• **Activity**
Each line of the material below with the word "From" is to be reported.

▼

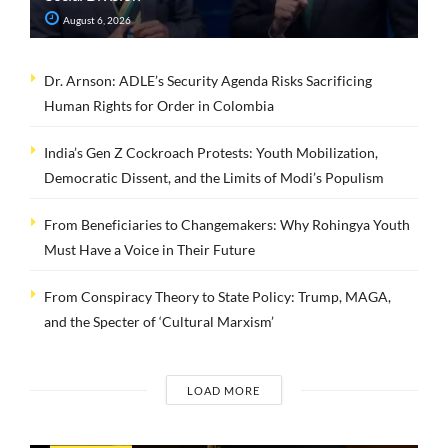
August 6, 2026
Dr. Arnson: ADLE’s Security Agenda Risks Sacrificing
Human Rights for Order in Colombia
India’s Gen Z Cockroach Protests: Youth Mobilization,
Democratic Dissent, and the Limits of Modi’s Populism
From Beneficiaries to Changemakers: Why Rohingya Youth
Must Have a Voice in Their Future
From Conspiracy Theory to State Policy: Trump, MAGA,
and the Specter of ‘Cultural Marxism’
LOAD MORE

▲

• **Solution for this task**
From Beneficiaries to Changemakers: Why Rohingya Youth
From Conspiracy Theory to State Policy: Trump, MAGA,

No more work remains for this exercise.